Automated REDCap Pipeline
The REDCap Pipeline is the automated system that extracts data from various REDCap projects and prepares it for import into IDhub. As a data curator, you don't typically run this pipeline yourself, but understanding how it works is helpful.
How It Works
The pipeline runs on a schedule, automatically checking REDCap projects for new or updated records.
sequenceDiagram
participant GH as GitHub Actions (Scheduler)
participant RP as REDCap Pipeline
participant RC as REDCap API
participant S3 as IDhub Staging Area
GH->>RP: 1. Trigger pipeline (overnight)
RP->>RC: 2. Request new/updated records since last run
RC-->>RP: 3. Send records
loop For each record
RP->>RP: 4. Transform data based on mapping rules
RP->>S3: 5. Upload standardized data "fragment"
end
- Scheduled Trigger: The pipeline is automatically triggered by a scheduler (GitHub Actions). The production environment runs daily, while the QA environment runs more frequently.

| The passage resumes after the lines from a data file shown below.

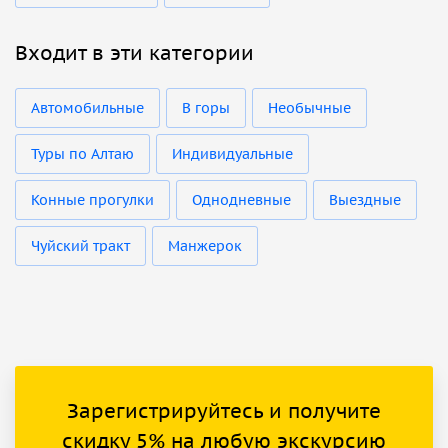
Входит в эти категории
Автомобильные
В горы
Необычные
Туры по Алтаю
Индивидуальные
Конные прогулки
Однодневные
Выездные
Чуйский тракт
Манжерок
Зарегистрируйтесь и получите
скидку 5% на любую экскурсию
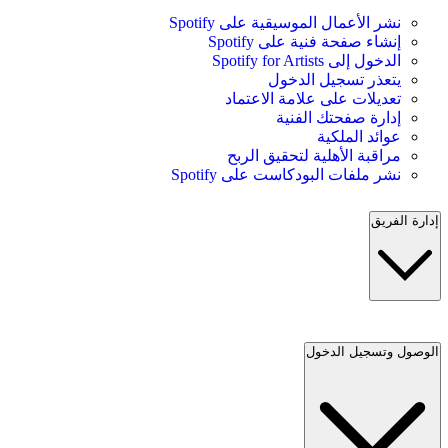
نشر الأعمال الموسيقية على Spotify
إنشاء صفحة فنية على Spotify
الدخول إلى Spotify for Artists
يتعذر تسجيل الدخول
تعديلات على علامة الاعتماد
إدارة صفحتك الفنية
عوائد الملكية
مراقبة الأهلية لتحقيق الربح
نشر ملفات البودكاست على Spotify
إدارة الفريق
الوصول وتسجيل الدخول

- Extract Data: The pipeline connects to each configured REDCap project via its API and asks for records that have been created or modified since the last successful run. This is an incremental process, so it only pulls in new changes.

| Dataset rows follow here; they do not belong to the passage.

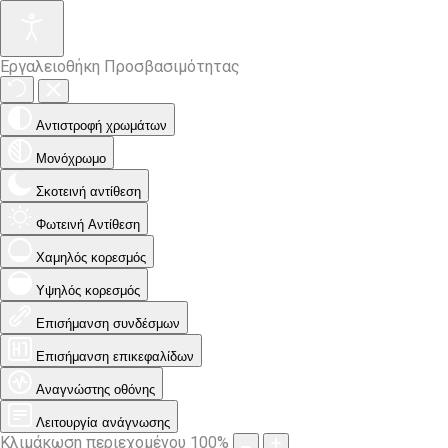
Εργαλειοθήκη Προσβασιμότητας
Αντιστροφή χρωμάτων
Μονόχρωμο
Σκοτεινή αντίθεση
Φωτεινή Αντίθεση
Χαμηλός κορεσμός
Υψηλός κορεσμός
Επισήμανση συνδέσμων
Επισήμανση επικεφαλίδων
Αναγνώστης οθόνης
Λειτουργία ανάγνωσης
Κλιμάκωση περιεχομένου
100
%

- Transform Data: This is a key step. The pipeline uses a set of field mapping configuration files to translate the data from REDCap's format to IDhub's standard format. For example, it might:
- Rename a field from
collection_datein REDCap todate_collectedfor IDhub. - Convert a multiple-choice value (e.g.,
1) to its text equivalent (e.g.,Whole Blood). - Identify which field should be used as the subject identifier (e.g.,
consortium_id).
- Rename a field from
- Stage Fragments: Each transformed record is saved as a standardized data "fragment" and uploaded to a secure staging area in IDhub.

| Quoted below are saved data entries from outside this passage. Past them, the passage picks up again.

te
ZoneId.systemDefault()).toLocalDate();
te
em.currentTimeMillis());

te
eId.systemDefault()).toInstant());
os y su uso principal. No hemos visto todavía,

From this point, the fragments enter the standard Validation and Loading process.
Configuration
While software maintainers manage the core configuration, it's useful for data curators to know what is being configured.
Project Configuration
A central file (projects.json) tells the pipeline which REDCap projects to connect to. Each project has its own settings, including:
- Project ID: The ID of the project in REDCap.
- API Token: The credentials needed to access the project's data.
- Field Mappings File: Which mapping file to use for transforming the data from this specific project.
- Enabled Flag: Whether the project should be included in the automated runs.
Field Mappings
This is the most important configuration from a data curator's perspective. Each project has one or more mapping files that act as a "Rosetta Stone" between the REDCap data dictionary and the IDhub database schema.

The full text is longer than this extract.